### Task objective
In this exercise, print only the lines of the records below from the one with "Доски-планшеты" through the one with "层燃（火床燃烧）、室燃（悬浮燃烧）、沸腾燃烧。各种燃烧方式有其相应的燃烧设备。", inclusive. Pictures are not part of the copy.

Segment Start: Information shown

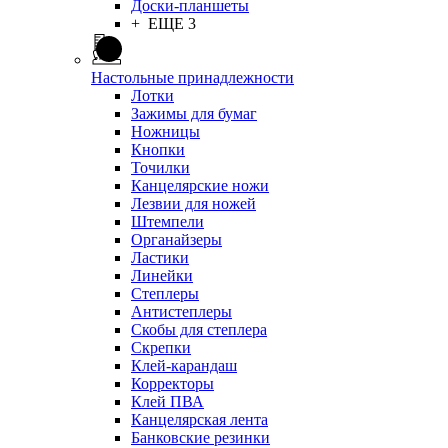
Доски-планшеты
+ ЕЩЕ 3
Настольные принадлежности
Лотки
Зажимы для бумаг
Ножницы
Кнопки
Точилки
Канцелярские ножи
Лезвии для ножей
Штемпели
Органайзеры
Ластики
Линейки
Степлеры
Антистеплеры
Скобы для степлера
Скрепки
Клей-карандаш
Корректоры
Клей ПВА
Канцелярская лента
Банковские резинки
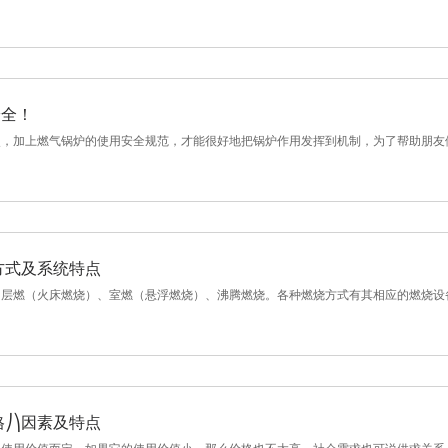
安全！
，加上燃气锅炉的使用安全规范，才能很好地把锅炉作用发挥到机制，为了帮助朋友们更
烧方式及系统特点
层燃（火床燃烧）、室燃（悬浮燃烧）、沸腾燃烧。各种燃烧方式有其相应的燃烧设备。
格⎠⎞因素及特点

Segment End: Information shown
Segment Start: Information shown

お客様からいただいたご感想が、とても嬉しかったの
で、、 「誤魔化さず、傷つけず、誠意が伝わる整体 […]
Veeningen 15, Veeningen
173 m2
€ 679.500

Segment End: Information shown
Segment Start: Information shown

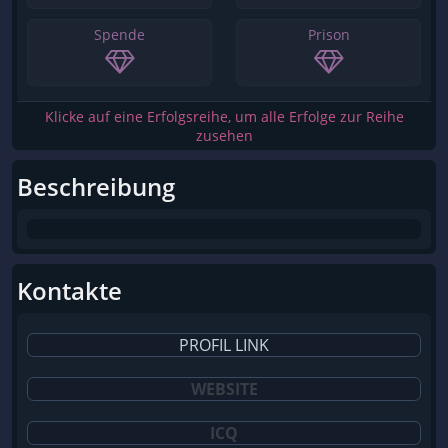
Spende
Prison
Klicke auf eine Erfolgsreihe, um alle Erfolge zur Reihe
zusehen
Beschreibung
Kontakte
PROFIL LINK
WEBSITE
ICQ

Segment End: Information shown

### Task response
Доски-планшеты
+ ЕЩЕ 3
Настольные принадлежности
Лотки
Зажимы для бумаг
Ножницы
Кнопки
Точилки
Канцелярские ножи
Лезвии для ножей
Штемпели
Органайзеры
Ластики
Линейки
Степлеры
Антистеплеры
Скобы для степлера
Скрепки
Клей-карандаш
Корректоры
Клей ПВА
Канцелярская лента
Банковские резинки
安全！
，加上燃气锅炉的使用安全规范，才能很好地把锅炉作用发挥到机制，为了帮助朋友们更
烧方式及系统特点
层燃（火床燃烧）、室燃（悬浮燃烧）、沸腾燃烧。各种燃烧方式有其相应的燃烧设备。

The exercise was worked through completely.